WHAT TO PRODUCE:
The records below are to be reproduced exactly, with every picture left out.

DATA:
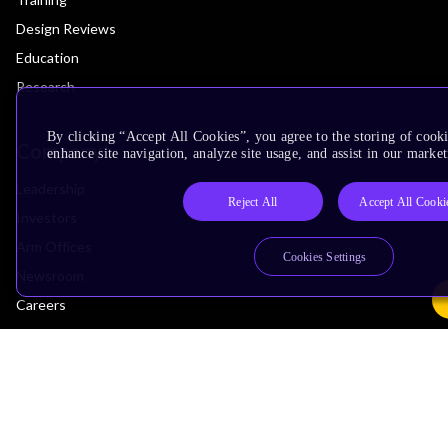
Design Reviews
Education
Research
By clicking “Accept All Cookies”, you agree to the storing of cook
Company
enhance site navigation, analyze site usage, and assist in our market
Leadership
Reject All
Accept All Cooki
Investors
Arm Offices
Cookies Settings
Newsroom
Careers
Quality
Trust Center
Suppliers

EXERCISE OUTPUT:
Design Reviews
Education
Research
By clicking “Accept All Cookies”, you agree to the storing of cook
Company
enhance site navigation, analyze site usage, and assist in our market
Leadership
Reject All
Accept All Cooki
Investors
Arm Offices
Cookies Settings
Newsroom
Careers
Quality
Trust Center
Suppliers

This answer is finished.